Outros tipos, sendo incolores ou inodoros, são invisíveis para nós, como o dióxido de carbono proveniente da queima dos combustíveis fósseis. Atualmente, a massa de dióxido de carbono emitido industrialmente na atmosfera é enorme – cerca de 1 trilhão de toneladas, o que equivale a cerca de 150 mil pirâmides egípcias. Esse rápido crescimento de produtos residuais, se não for controlado, é uma ameaça à existência continuada da tecnosfera – e dos seres humanos que dependem dela.

A tecnosfera é uma ramificação da biosfera e, como ela, é um sistema complexo com suas próprias dinâmicas. Fatores importantes em seu surgimento foram a capacidade da nossa espécie de formar estruturas sociais sofisticadas, bem como de desenvolver e trabalhar com ferramentas. Contudo, Haff ressalta que os seres humanos são menos criadores e administradores da tecnosfera do que componentes dentro dela e, portanto, ficam limitados a atuar­ para mantê-la existindo – especialmente porque a tecnosfera conserva a maior parte da população humana viva por meio do fornecimento de alimentos, abrigo e outros recursos que fornece.

Seu desenvolvimento permitiu que a população humana aumentasse das poucas dezenas de milhões que podiam ser mantidos vivos pelo modo de vida caçador-coletor pelo qual nossa espécie evoluiu, chegando aos 7,3 bilhões de indivíduos que habitam o planeta atualmente. Apenas uma inovação tecnológica – os fertilizantes artificiais produzidos com o uso do processo de Haber-Bosch (o método desenvolvido pelos químicos Friz Haber e Carl Bosch de sintetizar diretamente a amônia a partir do nitrogênio e do hidrogênio) – mantém viva cerca de metade da população humana.
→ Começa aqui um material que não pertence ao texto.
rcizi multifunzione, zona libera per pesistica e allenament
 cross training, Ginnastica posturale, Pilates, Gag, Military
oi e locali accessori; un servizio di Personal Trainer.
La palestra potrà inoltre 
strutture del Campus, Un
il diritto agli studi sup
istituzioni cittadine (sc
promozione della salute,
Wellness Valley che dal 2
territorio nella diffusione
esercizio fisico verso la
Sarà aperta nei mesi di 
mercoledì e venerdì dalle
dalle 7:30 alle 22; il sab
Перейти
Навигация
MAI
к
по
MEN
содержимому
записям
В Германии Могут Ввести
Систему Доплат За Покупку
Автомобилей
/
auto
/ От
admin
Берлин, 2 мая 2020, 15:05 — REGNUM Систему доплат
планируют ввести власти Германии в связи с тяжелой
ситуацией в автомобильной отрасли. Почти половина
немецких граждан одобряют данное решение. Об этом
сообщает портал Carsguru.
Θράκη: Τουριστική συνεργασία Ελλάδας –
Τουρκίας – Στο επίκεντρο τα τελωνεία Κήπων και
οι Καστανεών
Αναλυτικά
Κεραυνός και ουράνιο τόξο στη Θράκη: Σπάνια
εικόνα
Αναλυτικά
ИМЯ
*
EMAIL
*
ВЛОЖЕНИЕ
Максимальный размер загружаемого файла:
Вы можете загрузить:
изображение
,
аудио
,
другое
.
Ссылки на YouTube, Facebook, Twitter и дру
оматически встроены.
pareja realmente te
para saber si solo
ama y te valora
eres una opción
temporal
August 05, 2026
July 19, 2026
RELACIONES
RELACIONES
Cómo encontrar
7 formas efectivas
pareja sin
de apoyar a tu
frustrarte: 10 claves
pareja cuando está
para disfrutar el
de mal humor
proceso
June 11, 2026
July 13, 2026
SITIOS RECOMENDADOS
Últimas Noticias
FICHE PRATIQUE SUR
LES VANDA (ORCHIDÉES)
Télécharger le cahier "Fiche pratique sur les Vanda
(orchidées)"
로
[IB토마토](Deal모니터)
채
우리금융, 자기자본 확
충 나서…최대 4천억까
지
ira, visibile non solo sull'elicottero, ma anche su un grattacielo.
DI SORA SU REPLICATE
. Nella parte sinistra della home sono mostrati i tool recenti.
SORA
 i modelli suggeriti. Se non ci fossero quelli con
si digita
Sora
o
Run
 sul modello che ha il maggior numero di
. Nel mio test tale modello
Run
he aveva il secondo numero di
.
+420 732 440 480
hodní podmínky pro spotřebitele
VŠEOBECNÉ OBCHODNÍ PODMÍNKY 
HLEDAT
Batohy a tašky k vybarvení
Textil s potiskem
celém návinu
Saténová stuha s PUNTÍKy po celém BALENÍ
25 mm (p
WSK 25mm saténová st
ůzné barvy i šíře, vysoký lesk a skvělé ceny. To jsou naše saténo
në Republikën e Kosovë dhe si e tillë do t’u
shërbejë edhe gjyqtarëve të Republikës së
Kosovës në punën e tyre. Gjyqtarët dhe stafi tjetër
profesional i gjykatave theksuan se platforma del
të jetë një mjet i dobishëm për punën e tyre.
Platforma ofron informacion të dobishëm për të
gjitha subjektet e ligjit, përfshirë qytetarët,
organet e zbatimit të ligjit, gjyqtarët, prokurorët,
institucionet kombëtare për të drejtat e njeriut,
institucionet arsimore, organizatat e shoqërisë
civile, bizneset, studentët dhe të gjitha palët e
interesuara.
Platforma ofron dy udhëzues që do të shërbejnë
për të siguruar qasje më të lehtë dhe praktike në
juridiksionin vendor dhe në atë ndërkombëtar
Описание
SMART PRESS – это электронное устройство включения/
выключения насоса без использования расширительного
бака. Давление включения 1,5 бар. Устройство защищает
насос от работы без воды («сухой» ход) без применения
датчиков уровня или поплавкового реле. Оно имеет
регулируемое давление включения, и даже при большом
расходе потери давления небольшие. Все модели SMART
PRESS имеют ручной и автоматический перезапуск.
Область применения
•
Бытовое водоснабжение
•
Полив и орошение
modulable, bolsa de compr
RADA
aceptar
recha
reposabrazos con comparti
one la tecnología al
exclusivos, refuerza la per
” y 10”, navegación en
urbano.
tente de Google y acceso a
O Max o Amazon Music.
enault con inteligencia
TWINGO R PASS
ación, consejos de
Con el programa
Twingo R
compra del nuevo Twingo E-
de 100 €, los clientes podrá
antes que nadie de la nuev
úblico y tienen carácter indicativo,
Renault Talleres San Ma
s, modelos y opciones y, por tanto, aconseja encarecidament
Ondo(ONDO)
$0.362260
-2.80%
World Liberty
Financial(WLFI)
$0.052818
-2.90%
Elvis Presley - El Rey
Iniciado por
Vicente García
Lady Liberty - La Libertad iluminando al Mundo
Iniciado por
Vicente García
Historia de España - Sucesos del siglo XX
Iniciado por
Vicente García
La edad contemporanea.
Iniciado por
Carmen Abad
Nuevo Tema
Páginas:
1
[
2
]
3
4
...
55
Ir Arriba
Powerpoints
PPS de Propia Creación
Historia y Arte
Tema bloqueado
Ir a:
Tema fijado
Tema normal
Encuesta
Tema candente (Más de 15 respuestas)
Na atualidade, a tecnosfera não está evoluindo por estar sendo guiada por alguma força humana controladora, mas sim graças à invenção e ao surgimento de novidades tecnológicas úteis. Existe agora um tipo de coevolução dos sistemas humanos e tecnológicos.

Condições alteradas

Atualmente, a tecnosfera pode ser considerada como parasitária na biosfera, por alterar as condições de habitabilidade planetária. As consequências óbvias disso incluem as muito elevadas – e em aceleração – taxas de extinção de espécies de plantas e animais, assim como as mudanças do clima e da química dos oceanos, que são bastante prejudiciais às comunidades biológicas existentes. Essas mudanças podem, por sua vez, prejudicar o funcionamento da biosfera e das populações humanas.

Terra cultivada: fertilizantes artificiais permitem alimentar cerca de 50% dos humanos (Foto: iStockphoto)

Idealmente, por essa razão, os seres humanos devem tentar auxiliar­ a tecnosfera a evoluir para uma forma que seja mais sustentável no longo prazo. No entanto, os seres humanos coletivamente não têm escolha senão manter a tecnosfera operante – porque agora ela é indispensável para nossa existência coletiva.

Desenvolver os graus de liberdade, nesse contexto, para uma ação política e socioeconômica efetiva, é um dos desafios que a tecnosfera em evolução nos apresenta. Um primeiro passo aqui consiste em compreender de maneira mais completa o funcionamento dessa extraordinária nova fase na evolução do nosso planeta. Aqui, ainda existe muito a fazer.

(*) O geólogo britânico de origem polonesa Jan Zalasiewicz é professor de paleobiologia na Universidade de Leicester (Reino Unido). Ele trabalhou como geólogo e paleontólogo de campo para a British Geological Survey e, desde 2009, preside o Grupo de Trabalho Antropoceno da Comissão Internacional sobre Estratigrafia.